Raising asbestos awareness to the continued risk of fibre dust exposure, together with the recognition of a hidden environmental presence are still life-threatening issues today as they were during Britain’s peak years of industrial use.

Recent news reports highlight how employees have continued to be just as vulnerable to unsuspected asbestos exposure, years after the most toxic types were first banned in the mid 1980s. Equally worrying is the persistence of attitudes, which finds some employers who appear to “downplay” the fatal risks or seem to be withholding vital information about the possible presence of asbestos in their premises.

The incidence of female employees who become victims to mesothelioma is on the rise yet there appears to be no direct link to any known source of long term asbestos exposure. The Health and Safety Executive (HSE) say that there has been a threefold increase in the average female mesothlioma mortality of those aged under 65 since 1970.

Source of asbestos exposure denied

One recent and increasingly typical example was the case of a 61 year old female council worker who died from mesothelioma, according to a coroner’s report, yet there is no confirmed evidence as to exactly where the exposure to asbestos may have occurred. Before passing away, the victim said she believed that exposure was likely to have taken place while working at the parks and recreation department of the council based in the Surrey area, between 1992 and 1995.

The council denies that the source of asbestos exposure occurred at their offices, claiming that any records or further exact details from 20 to 30 years ago have been “difficult/impossible to obtain.” However, the possibility that the buildings may have contained hidden asbestos at that time has yet to be discounted.

Support from co-workers?

The use of white ‘chrysotile’ asbestos as an insulating material in the building industry began to decline from the 1980s onwards. However, it’s generally considered by the industry that any building constructed or renovated for up to ten years later may still contain some form of asbestos insulation, for example, as hidden interior wall board, exterior soffits or roofing sheets.

As with similar cases, it’s hoped that fellow co-workers may come forward as witnesses and offer any evidence for the possible existence of asbestos and exposure at the time. It has been suggested by the family of the unfortunate victim that those who might be able to support their claim may fear “losing their job” if they speak out.

No action taken for ten years

The denial by the council that asbestos was present in the particular building where the former employee worked coincides with another recent case, this time, an east London council. When the council was first made aware that asbestos was present in the basement of the town hall in 2002 it appears no further action was taken, despite being a legally requirement under the Control of Asbestos Regulations 2012.

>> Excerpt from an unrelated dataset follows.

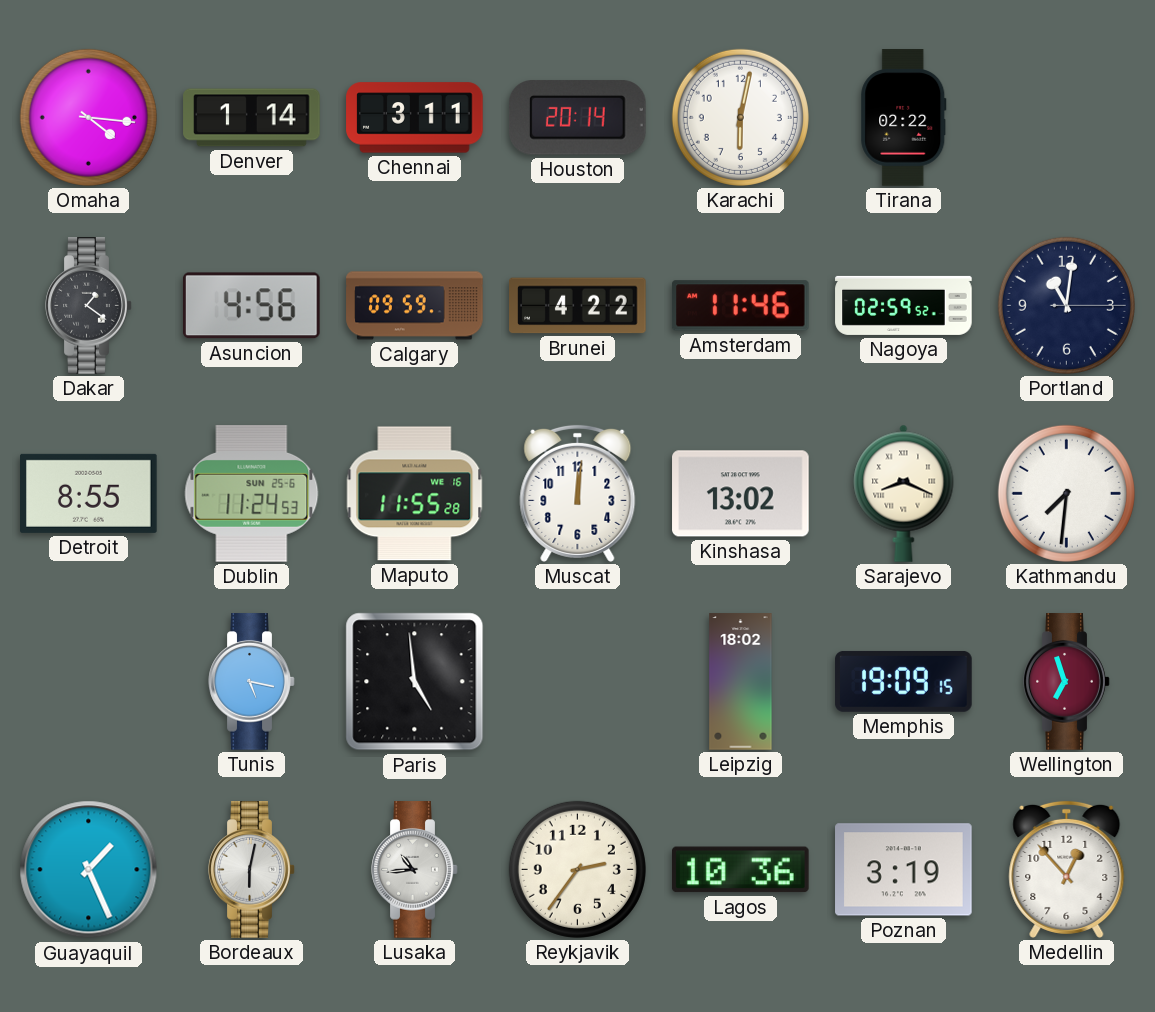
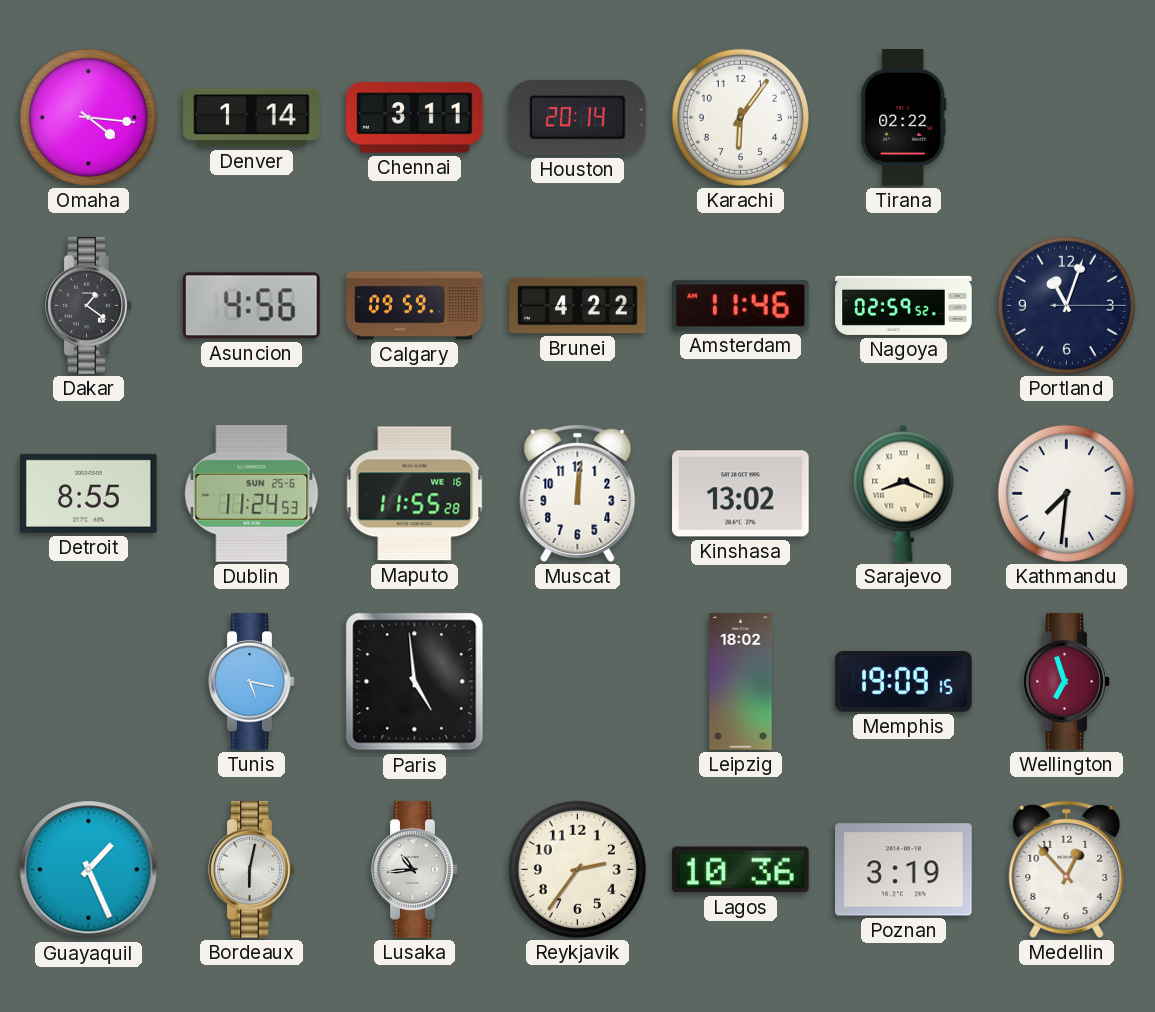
Karachi: 6:02 -> 6:06
Portland: 11:01 -> 11:03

However, after ten years had passed, one council employee entered a Freedom of Information Act request but was refused permission to view the documents and instead, contacted the HSE to carry out an investigation. It was only when HSE began an asbestos survey was it revealed that council staff had been exposed to the most toxic brown and blue fibre types as well as white asbestos, a confirmed Class 1 carcinogen.

Although the council claims the rooms containing the asbestos were not in use all the time it is not only HSE who question the statement. The worker who suspected asbestos was present believes the council “showed absolutely no regard for the life of him or his colleagues” by delaying the announcement of its discovery and also “downplayed” the risk when staff were finally informed.

Employees were kept in the dark

During the height of asbestos use during the 1950s, 60s and 70s, many factory employees were kept in the dark about the potential fatal health risks of working with asbestos. Lack of health and safety information and often no proper breathing equipment or protective clothing meant that thousands of workers would eventually succumb to mesothelioma cancer and other asbestosis diseases.

For many years afterwards, former employers would deny any knowledge of the harm that asbestos could cause their staff when confronted with liability for paying mesothelioma compensation to victims of the fatal disease. The recent cases suggest that it is still possible to seek to deny the potential presence of asbestos as a cause of mesothelioma and instead minimise the health risk.